Strengths and limitations

This study provides important information on ethnic inequities in type of breast cancer surgery for women with early-stage breast cancer, across four urban centres in NZ. Data from Te Rēhita Mate Ūtaetae facilitated a comprehensive analysis; the registry has a less than 1% withdrawal rate and is representative of 99% of eligible cancer cases [20]. It contains more detail on tumour and treatment factors compared to other national databases [21]. Use of the MOH ethnicity data protocol [22] maximized minority group representation though there was underrepresentation of wāhine Māori and Pacific women and Māori, especially in subgroup analyses.

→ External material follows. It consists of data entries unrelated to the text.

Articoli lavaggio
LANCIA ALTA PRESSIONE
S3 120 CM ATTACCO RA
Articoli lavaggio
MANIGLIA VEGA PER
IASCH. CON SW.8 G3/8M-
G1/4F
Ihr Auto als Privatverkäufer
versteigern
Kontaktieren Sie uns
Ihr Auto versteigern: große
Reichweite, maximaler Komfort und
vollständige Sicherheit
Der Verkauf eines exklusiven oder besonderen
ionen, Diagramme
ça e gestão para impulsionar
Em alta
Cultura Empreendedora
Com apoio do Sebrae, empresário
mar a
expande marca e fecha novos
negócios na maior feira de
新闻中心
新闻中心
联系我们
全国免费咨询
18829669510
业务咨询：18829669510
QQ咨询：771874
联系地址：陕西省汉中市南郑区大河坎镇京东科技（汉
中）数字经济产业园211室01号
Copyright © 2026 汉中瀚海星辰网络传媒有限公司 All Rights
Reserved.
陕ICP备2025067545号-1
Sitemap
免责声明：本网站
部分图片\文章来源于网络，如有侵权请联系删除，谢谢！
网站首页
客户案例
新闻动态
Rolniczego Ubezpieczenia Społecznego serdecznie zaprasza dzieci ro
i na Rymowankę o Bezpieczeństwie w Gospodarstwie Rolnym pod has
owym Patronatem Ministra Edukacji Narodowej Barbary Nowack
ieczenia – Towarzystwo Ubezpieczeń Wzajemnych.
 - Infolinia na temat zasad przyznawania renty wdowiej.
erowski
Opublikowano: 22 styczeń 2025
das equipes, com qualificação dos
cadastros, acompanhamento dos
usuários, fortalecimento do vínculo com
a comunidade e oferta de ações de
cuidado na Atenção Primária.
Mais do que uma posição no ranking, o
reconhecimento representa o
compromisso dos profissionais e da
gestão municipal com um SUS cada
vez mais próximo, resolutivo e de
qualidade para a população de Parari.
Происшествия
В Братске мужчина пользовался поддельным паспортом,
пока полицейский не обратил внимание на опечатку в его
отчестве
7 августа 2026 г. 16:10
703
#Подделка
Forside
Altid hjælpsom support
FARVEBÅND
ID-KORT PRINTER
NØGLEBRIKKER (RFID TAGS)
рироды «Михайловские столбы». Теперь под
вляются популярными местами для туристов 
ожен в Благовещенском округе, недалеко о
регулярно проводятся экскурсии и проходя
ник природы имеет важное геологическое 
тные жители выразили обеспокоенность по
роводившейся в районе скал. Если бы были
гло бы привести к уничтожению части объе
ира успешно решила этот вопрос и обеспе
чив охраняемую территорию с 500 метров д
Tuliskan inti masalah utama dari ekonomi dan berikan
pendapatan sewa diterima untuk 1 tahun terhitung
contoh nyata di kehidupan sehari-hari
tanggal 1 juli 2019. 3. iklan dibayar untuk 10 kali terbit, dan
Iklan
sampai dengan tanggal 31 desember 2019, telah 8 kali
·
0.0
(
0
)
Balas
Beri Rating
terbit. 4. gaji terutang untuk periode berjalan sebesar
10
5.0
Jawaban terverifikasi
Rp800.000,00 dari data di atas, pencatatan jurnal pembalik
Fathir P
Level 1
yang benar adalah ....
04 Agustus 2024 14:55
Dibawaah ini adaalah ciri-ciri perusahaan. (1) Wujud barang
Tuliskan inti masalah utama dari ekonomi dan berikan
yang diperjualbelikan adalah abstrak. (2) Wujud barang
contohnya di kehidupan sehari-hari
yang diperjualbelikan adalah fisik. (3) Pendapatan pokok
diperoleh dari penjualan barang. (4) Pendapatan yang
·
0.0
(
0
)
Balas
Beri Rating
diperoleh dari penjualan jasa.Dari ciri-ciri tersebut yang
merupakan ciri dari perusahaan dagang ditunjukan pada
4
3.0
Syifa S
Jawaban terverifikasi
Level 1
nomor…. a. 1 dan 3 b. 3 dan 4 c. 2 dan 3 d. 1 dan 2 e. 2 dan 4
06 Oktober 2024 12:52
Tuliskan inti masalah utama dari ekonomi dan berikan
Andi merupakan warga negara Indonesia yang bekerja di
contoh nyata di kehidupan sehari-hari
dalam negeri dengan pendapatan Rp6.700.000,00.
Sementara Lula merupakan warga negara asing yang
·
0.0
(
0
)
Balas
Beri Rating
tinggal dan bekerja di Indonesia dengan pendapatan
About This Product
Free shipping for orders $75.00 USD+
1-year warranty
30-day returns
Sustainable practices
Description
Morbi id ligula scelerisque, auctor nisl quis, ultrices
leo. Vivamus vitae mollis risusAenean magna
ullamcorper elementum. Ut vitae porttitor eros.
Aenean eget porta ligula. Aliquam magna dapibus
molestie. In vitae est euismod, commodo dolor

Study limitations must be considered. The completeness of the registry for comorbidities is limited (recorded for 25%) and comorbidity may dictate type of surgery received or the appropriateness of adjuvant RT [18, 19]. However, sensitivity analysis with adjustment for CCI did not significantly change the results for either outcome. We do not have information on the location or size of the tumour relative to breast size which are important factors when considering BCS-eligibility, and instead we could only define this by considering stage, and excluding multifocal and bilateral tumours. This study did not evaluate if ethnic differences with respect to breast reconstruction exist, and future studies could consider this. Importantly, this study did not capture the reason for final choice of surgery type. For example, data on breast size were not available which dictate surgical feasibility and cosmesis outcomes, nor was total tumour size including extent of multifocal cancer or associated DCIS examined in this study. Instead, size of the largest single invasive focus was used as part of stage assignment. More importantly, we did not have information on patient choice which may introduce a differential bias as wider cultural factors may differ by ethnicity and dictate the choice of surgery. This may stem not only from different beliefs about the most effective treatment for breast cancer, but also from practical issues such as the ability to attend daily radiation treatments between 3 and 5 weeks as utilized during the period of this analysis. Future studies, such as qualitative interviews among women from ethnic minority groups would address this and would improve the representation of wāhine Māori and Pacific women, who were underrepresented in our subgroup analyses.

Conclusion

A significant proportion of women in NZ with early-stage breast cancer underwent mastectomy, despite earlier studies demonstrating oncological equivalence of BCS + RT to mastectomy, and recently meta-analyses demonstrating superiority with respect to survival. Significant ethnic inequities and differences by treatment facility type were also demonstrated. These findings underscore the need to standardize the management of early-stage breast cancer to facilitate equity in surgical management, with a particular focus on equal provision of treatment in public and private care.